SPIEGEL ONLINE: Der Frieden zwischen Kairo und Jerusalem steht, ist aber nicht unerschütterlich. Nun hat Ägypten mit der Hamas die Erzfeinde Israels über seine Grenze gelassen. Was für eine Botschaft sollte das nach Jerusalem senden?

Abu Sada: Vielleicht eine, die gar nicht so viel mit Gaza selbst zu tun hat. Mubarak versucht seit langem, Israel davon zu überzeugen, das Abkommen von Camp David zu modifizieren. Er will mehr Truppen auf dem Sinai stationieren dürfen als in dem Friedensvertrag vorgesehen. Israel hat das bis jetzt verweigert. Dass sich die ägyptischen Truppen in Rafah nun von der Volksmasse haben überrennen lassen, ist also auch ein Signal an Israel: Wenn ihr vor Gaza sicher sein wollt, müsst ihr gestatten, dass wir mehr Militär an die Grenze verlegen.

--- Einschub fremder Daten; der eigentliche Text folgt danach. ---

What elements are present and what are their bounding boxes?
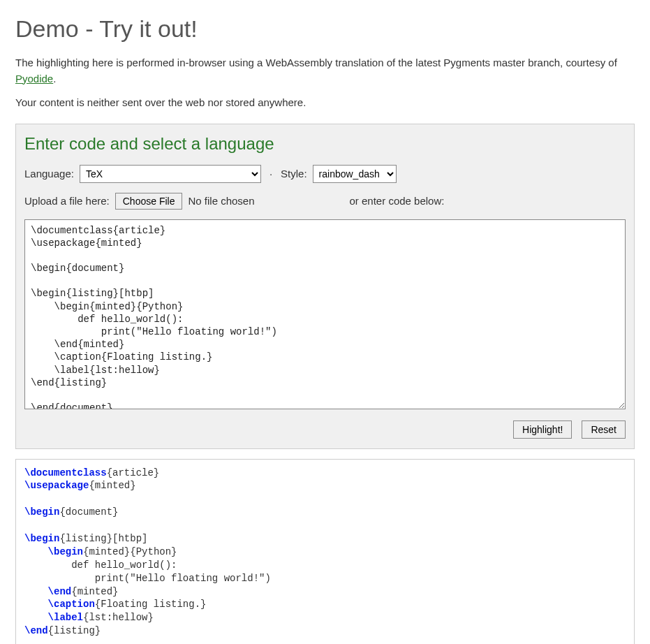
pyodide-link[interactable]: Pyodide	[15, 73, 53, 85]
intro-after: .	[53, 73, 56, 85]
token-p: }	[107, 533, 112, 544]
token-nb: Python	[136, 546, 171, 557]
token-p: {	[89, 480, 94, 491]
token-nb: minted	[95, 480, 130, 491]
token-k: \end	[48, 586, 72, 597]
token-p: }	[154, 467, 159, 478]
reset-button[interactable]: Reset	[582, 420, 626, 439]
language-label: Language:	[24, 168, 74, 180]
token-k: \usepackage	[24, 480, 89, 491]
privacy-paragraph: Your content is neither sent over the we…	[15, 95, 635, 111]
token-k: \begin	[48, 546, 83, 557]
token-p: }{	[124, 546, 136, 557]
intro-text: The highlighting here is performed in-br…	[15, 57, 617, 68]
separator-dot: ·	[267, 168, 275, 180]
token-nb: minted	[89, 546, 124, 557]
token-p: }	[147, 612, 153, 623]
token-k: \begin	[24, 506, 59, 518]
token-p: {	[48, 625, 54, 636]
token-p: {	[71, 586, 77, 597]
token-k: \begin	[24, 533, 59, 544]
token-nb: print("Hello floating world!")	[24, 573, 271, 584]
token-nb	[24, 612, 48, 623]
token-p: }	[112, 506, 118, 518]
page-title: Demo - Try it out!	[15, 15, 635, 43]
token-nb: listing	[54, 625, 95, 636]
style-select[interactable]: rainbow_dash	[313, 165, 397, 183]
button-row: Highlight! Reset	[24, 420, 626, 439]
code-textarea[interactable]	[24, 219, 626, 409]
demo-panel: Enter code and select a language Languag…	[15, 124, 635, 449]
token-p: }	[200, 599, 206, 610]
highlight-button[interactable]: Highlight!	[513, 420, 572, 439]
token-p: {	[107, 467, 112, 478]
token-p: }	[95, 625, 101, 636]
token-k: \documentclass	[24, 467, 107, 478]
token-p: {	[95, 599, 101, 610]
token-k: \caption	[48, 599, 95, 610]
row-upload: Upload a file here: Choose File No file …	[24, 193, 626, 210]
language-select[interactable]: TeX	[80, 165, 261, 183]
token-p: }	[112, 586, 118, 597]
token-nb: document	[66, 506, 112, 518]
token-nb: Floating listing.	[101, 599, 200, 610]
token-nb: listing	[66, 533, 107, 544]
token-p: }	[171, 546, 177, 557]
token-p: }	[130, 480, 135, 491]
token-nb: def hello_world():	[24, 559, 177, 571]
token-nb: minted	[77, 586, 112, 597]
token-p: {	[59, 533, 65, 544]
row-language-style: Language: TeX · Style: rainbow_dash	[24, 165, 626, 183]
token-nb: lst:hellow	[89, 612, 147, 623]
choose-file-button[interactable]: Choose File	[115, 193, 183, 210]
token-nb	[24, 546, 48, 557]
token-p: {	[59, 506, 65, 518]
token-k: \end	[24, 625, 48, 636]
style-label: Style:	[281, 168, 307, 180]
highlighted-output: \documentclass{article} \usepackage{mint…	[15, 459, 635, 645]
token-k: \label	[48, 612, 83, 623]
or-text: or enter code below:	[350, 195, 445, 207]
token-nb	[24, 599, 48, 610]
panel-heading: Enter code and select a language	[24, 134, 626, 154]
token-nb: article	[112, 467, 154, 478]
upload-label: Upload a file here:	[24, 195, 110, 207]
token-nb: [htbp]	[112, 533, 147, 544]
file-status: No file chosen	[188, 195, 254, 207]
token-nb	[24, 586, 48, 597]
intro-paragraph: The highlighting here is performed in-br…	[15, 55, 635, 87]
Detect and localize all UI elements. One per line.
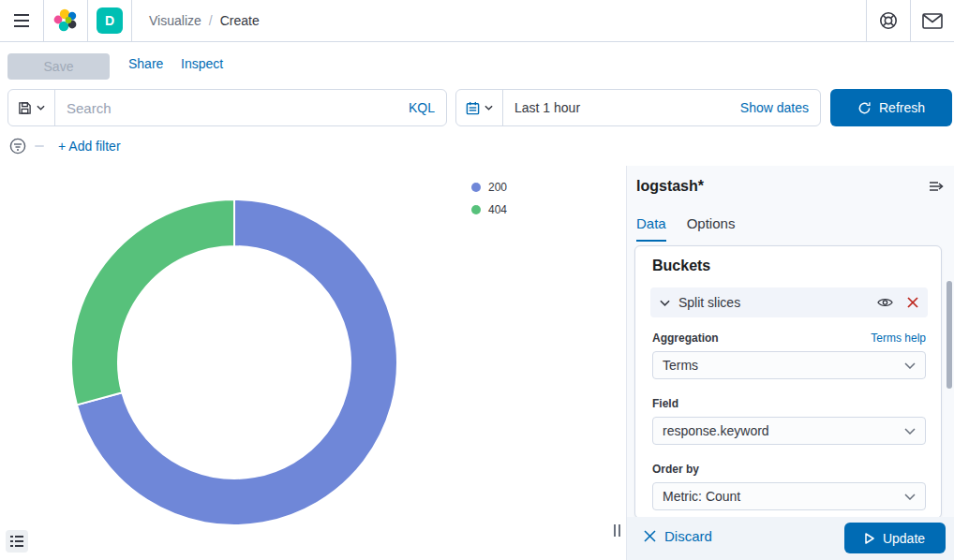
refresh-icon bbox=[857, 101, 872, 115]
header-spacer bbox=[260, 0, 866, 41]
elastic-logo-button[interactable] bbox=[44, 0, 87, 41]
chevron-down-icon bbox=[904, 362, 916, 369]
breadcrumb-visualize[interactable]: Visualize bbox=[149, 13, 201, 28]
terms-help-link[interactable]: Terms help bbox=[871, 332, 926, 345]
legend-label-404: 404 bbox=[488, 203, 507, 216]
date-picker: Last 1 hour Show dates bbox=[455, 89, 821, 126]
donut-chart[interactable] bbox=[69, 198, 399, 527]
chevron-down-icon bbox=[904, 428, 916, 435]
field-label: Field bbox=[652, 397, 678, 410]
aggregation-label-row: Aggregation Terms help bbox=[652, 332, 926, 345]
collapse-panel-button[interactable] bbox=[929, 180, 945, 193]
eye-icon bbox=[877, 297, 893, 308]
breadcrumb-create: Create bbox=[220, 13, 260, 28]
query-bar: KQL bbox=[7, 89, 447, 126]
save-button[interactable]: Save bbox=[7, 53, 110, 80]
chevron-down-icon bbox=[484, 105, 493, 111]
hamburger-menu-button[interactable] bbox=[0, 0, 43, 41]
breadcrumb-separator: / bbox=[209, 13, 213, 28]
top-header: D Visualize / Create bbox=[0, 0, 954, 42]
legend-item-404[interactable]: 404 bbox=[471, 203, 507, 216]
main-content: 200 404 logstash* bbox=[0, 166, 954, 560]
collapse-panel-icon bbox=[929, 180, 945, 193]
legend-dot-404 bbox=[471, 205, 481, 214]
query-language-button[interactable]: KQL bbox=[409, 100, 446, 115]
calendar-icon bbox=[466, 101, 480, 115]
panel-scrollbar[interactable] bbox=[947, 281, 952, 389]
field-select[interactable]: response.keyword bbox=[652, 417, 926, 445]
kibana-visualize-create-page: D Visualize / Create Save Share Inspect bbox=[0, 0, 954, 560]
legend-item-200[interactable]: 200 bbox=[471, 181, 507, 194]
saved-query-menu-button[interactable] bbox=[8, 90, 55, 125]
visualization-chart-area: 200 404 bbox=[0, 166, 626, 560]
order-by-label-row: Order by bbox=[652, 463, 926, 476]
chevron-down-icon bbox=[904, 494, 916, 500]
visualization-editor-panel: logstash* Data Options Buckets Split sli… bbox=[626, 166, 954, 560]
tab-data[interactable]: Data bbox=[636, 215, 666, 242]
close-icon bbox=[644, 530, 656, 542]
split-slices-row[interactable]: Split slices bbox=[650, 287, 928, 317]
panel-resize-handle[interactable] bbox=[614, 524, 620, 537]
saved-query-icon bbox=[18, 101, 32, 115]
remove-icon bbox=[907, 297, 918, 308]
update-button[interactable]: Update bbox=[844, 523, 946, 553]
legend-dot-200 bbox=[471, 183, 481, 192]
share-button[interactable]: Share bbox=[128, 56, 163, 71]
elastic-logo-icon bbox=[52, 7, 79, 34]
discard-button-label: Discard bbox=[664, 528, 712, 544]
buckets-section-title: Buckets bbox=[652, 258, 710, 274]
space-badge: D bbox=[97, 7, 123, 34]
play-icon bbox=[865, 533, 874, 544]
refresh-button[interactable]: Refresh bbox=[830, 89, 952, 126]
order-by-label: Order by bbox=[652, 463, 699, 476]
order-by-value: Metric: Count bbox=[663, 489, 904, 504]
index-pattern-title: logstash* bbox=[636, 178, 704, 195]
discard-button[interactable]: Discard bbox=[644, 528, 712, 544]
space-selector-button[interactable]: D bbox=[88, 0, 131, 41]
show-dates-button[interactable]: Show dates bbox=[740, 100, 820, 115]
inspect-button[interactable]: Inspect bbox=[181, 56, 223, 71]
legend-toggle-button[interactable] bbox=[6, 530, 28, 553]
filter-dash bbox=[35, 145, 44, 147]
filter-bar: + Add filter bbox=[0, 131, 619, 161]
aggregation-label: Aggregation bbox=[652, 332, 719, 345]
chevron-down-icon bbox=[37, 105, 45, 111]
help-button[interactable] bbox=[867, 0, 910, 41]
search-input[interactable] bbox=[55, 100, 409, 116]
breadcrumb: Visualize / Create bbox=[132, 0, 260, 41]
update-button-label: Update bbox=[883, 531, 925, 546]
hamburger-icon bbox=[14, 14, 29, 27]
help-icon bbox=[878, 10, 899, 31]
legend-label-200: 200 bbox=[488, 181, 507, 194]
filter-icon[interactable] bbox=[9, 138, 26, 155]
newsfeed-button[interactable] bbox=[911, 0, 954, 41]
chevron-down-icon bbox=[660, 300, 670, 306]
aggregation-select[interactable]: Terms bbox=[652, 351, 926, 379]
editor-tabs: Data Options bbox=[636, 215, 735, 242]
legend-list-icon bbox=[10, 536, 23, 547]
remove-bucket-button[interactable] bbox=[907, 297, 918, 308]
field-value: response.keyword bbox=[663, 423, 904, 438]
field-label-row: Field bbox=[652, 397, 926, 410]
editor-footer: Discard Update bbox=[627, 517, 954, 560]
buckets-card: Buckets Split slices bbox=[634, 245, 942, 519]
order-by-select[interactable]: Metric: Count bbox=[652, 482, 926, 510]
time-range-value[interactable]: Last 1 hour bbox=[503, 100, 740, 115]
tab-options[interactable]: Options bbox=[687, 215, 736, 242]
refresh-button-label: Refresh bbox=[879, 100, 925, 115]
chart-legend: 200 404 bbox=[471, 181, 507, 216]
donut-slice-404[interactable] bbox=[71, 199, 234, 405]
date-quick-select-button[interactable] bbox=[456, 90, 503, 125]
split-slices-label: Split slices bbox=[678, 295, 877, 310]
mail-icon bbox=[922, 13, 943, 29]
aggregation-value: Terms bbox=[663, 358, 904, 373]
toggle-visibility-button[interactable] bbox=[877, 297, 893, 308]
visualize-action-bar: Save Share Inspect bbox=[0, 43, 954, 88]
add-filter-button[interactable]: + Add filter bbox=[58, 139, 121, 154]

SPIEGEL ONLINE: Jeder, der in diesen Tagen an die Grenze geht, kann sehen, dass die metallene Grenzmauer schon vor Wochen per Schweißbrenner angeschnitten worden war. Augenscheinlich haben Kommandos die Sprengung der Mauer von langer Hand vorbereitet. Israel überwacht diese Grenze minutiös aus der Luft, wenn dort geschweißt wurde, kann das seinen Drohnen nicht entgangen sein. Warum hat Israel die Öffnung nicht schon im Vorfeld verhindert?

Abu Sada: Hätte Israel die Ereignisse der letzten Tage verhindern wollen, hätte es dazu alle Möglichkeiten gehabt. Dass Israels Reaktion auf die Grenzöffnung bislang eher zurückhaltend war, zeigt zusätzlich, dass die Entwicklung vielleicht in seinem Interesse liegt. Israel kann nur davon profitieren, wenn sich Gaza Ägypten zuwendet: Es wäre die Verantwortung für den Küstenstreifen los. Schlösse sich Gaza näher an Ägypten an, würde es zudem noch weiter vom Westjordanland wegdriften. Da Israel ein großes Interesse an der Spaltung der Palästinenser hat, kann ihm das nur recht sein.

SPIEGEL ONLINE: Die Grenzen zwischen Israel und dem Gaza-Streifen permanent geschlossen, dafür eine offene Grenze mit Ägypten: Ist das ein mögliches Szenario für die nahe Zukunft?

Abu Sada: Praktisch wäre das sicher möglich, aber die Hamas wird einen Teufel tun, so etwas zu fordern. Zentraler Punkt in der Ideologie der Hamas ist die territoriale Einheit Palästinas. Würde sie akzeptieren, dass Israel seine Grenzen dichtmacht, verlöre der Küstenstreifen den Anschluss an das Westjordanland. Das käme der Zerschlagung des nationalen Traums eines Staates Palästina gleich.

SPIEGEL ONLINE: Kam der Mauerfall von Rafah überraschend?

Abu Sada: Die Hamas hat die Erstürmung der Grenze durch das Volk sorgfältig orchestriert. Vorbereitet wurde es durch gezielte Desinformation. Als die Israelis vergangene Woche eine totale Blockade gegen den Gaza-Streifen verhängten, brachte die Hamas ihre Medien-Maschinerie zum Einsatz. Über eigene und sympathisierende Fernsehsender wie al-Dschasira schuf sie ein Bild, nachdem ganz Gaza im Dunkeln saß und Hunger litt. Die Situation war zwar schlimm, aber so schlimm nicht. Aber durch die Propaganda konnte sie die Massen Richtung ägyptische Grenze treiben.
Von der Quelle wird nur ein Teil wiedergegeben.